Some of her men could follow the conversation, ja. Most of them had slaves.
“Ah,” MacMurtray said. He directed a look of what might be regret at Ivor before switching his gaze back to Hulda’s face.
“You lied to me,” she said, less forcefully.
“As ye did to me. Unless”—he took a deliberate look around—“the rest o’ your boats are invisible.”
“They may lurk behind another island. You do not know.”
“I do not. Though where would be the sense in that?” His eyes met hers, glinting green between dripping brown lashes.
And just like that, she wanted to kiss him. Wanted it with an unprecedented longing that tore through her like pain. Ach, by the gods! By Freya’s heart, she almost knew how it would be. His lips warm through the cold rain. The feel of them, heady and familiar.
She must be going mad.
Shaken, she asked, “Whom are you protecting?”
He seemed to contemplate that, standing tall while the rain ran down his face like tears. He might lie to her again. He might tell the truth. It scarcely mattered, when it came to what she felt for him.
What did she feel for him? Desire. A need to protect. A devotion that—
Nei. That could not be.
He said, “It might be any number of men fighting on the shore that day who killed your brother. I will tak’ the punishment for any o’ them.”
“Nei.” She strove mightily to master her protest. “My man says it was an older warrior.” She narrowed her eyes. “Your faeir?”
The briefest narrowing of his eyes betrayed his reaction. Ah, so it was.
“Does it matter?” he asked. “Ye wish for vengeance.” If he could have spread his hands, he would. “Here ye have it.”
“I want the man who did the deed.”
“Ye canna have him.”
“Then we will destroy your settlement.”
He continued to gaze at her steadily. “Wi’ one boatload o’ warriors?”
She tossed her head, contemplated attempting to continue the delusion, and gave it up. “I can send back home and bring the number I promised.” Another lie.
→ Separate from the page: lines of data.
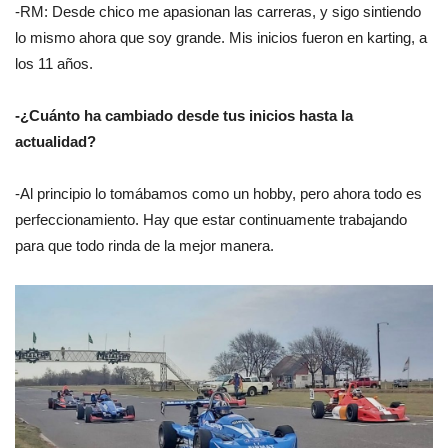
-RM: Desde chico me apasionan las carreras, y sigo sintiendo
lo mismo ahora que soy grande. Mis inicios fueron en karting, a
los 11 años.
-¿Cuánto ha cambiado desde tus inicios hasta la
actualidad?
-Al principio lo tomábamos como un hobby, pero ahora todo es
perfeccionamiento. Hay que estar continuamente trabajando
para que todo rinda de la mejor manera.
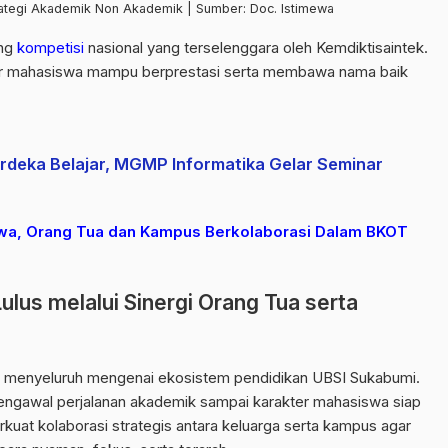
ategi Akademik Non Akademik | Sumber: Doc. Istimewa
ang
kompetisi
nasional yang terselenggara oleh Kemdiktisaintek.
r mahasiswa mampu berprestasi serta membawa nama baik
rdeka Belajar, MGMP Informatika Gelar Seminar
a, Orang Tua dan Kampus Berkolaborasi Dalam BKOT
lus melalui Sinergi Orang Tua serta
menyeluruh mengenai ekosistem pendidikan UBSI Sukabumi.
gawal perjalanan akademik sampai karakter mahasiswa siap
uat kolaborasi strategis antara keluarga serta kampus agar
Faeir had indulged her in this. He would not be pleased with how it had gone.
And she asked herself, not for the first time, did Faeir not also want vengeance for the death of his son? Jute, of whom he had been so proud. Over whose headless corpse he had wept. Faeir, whom she’d never before seen cry.
He had seemed to recover from the loss far more swiftly than she. Jute could not be replaced. Her own heart would not so swiftly leave go of him.
And yet…she did not want this man to die.
She said, “Someone in yon settlement will want ye back. They will bargain to get ye.”
“If that was so, would they have let me come awa’ wi’ ye? Nay, mistress. Ye will ha’ to vent yer spleen on me, or no one.”
Determined he was, to sacrifice himself. Even among a race of men noted for their reckless courage, Hulda could only respect that.
She turned to Lars and Garik, whom she trusted. “Guard the prisoner. Trym and Bjorn, the three of us are going back—to bargain.”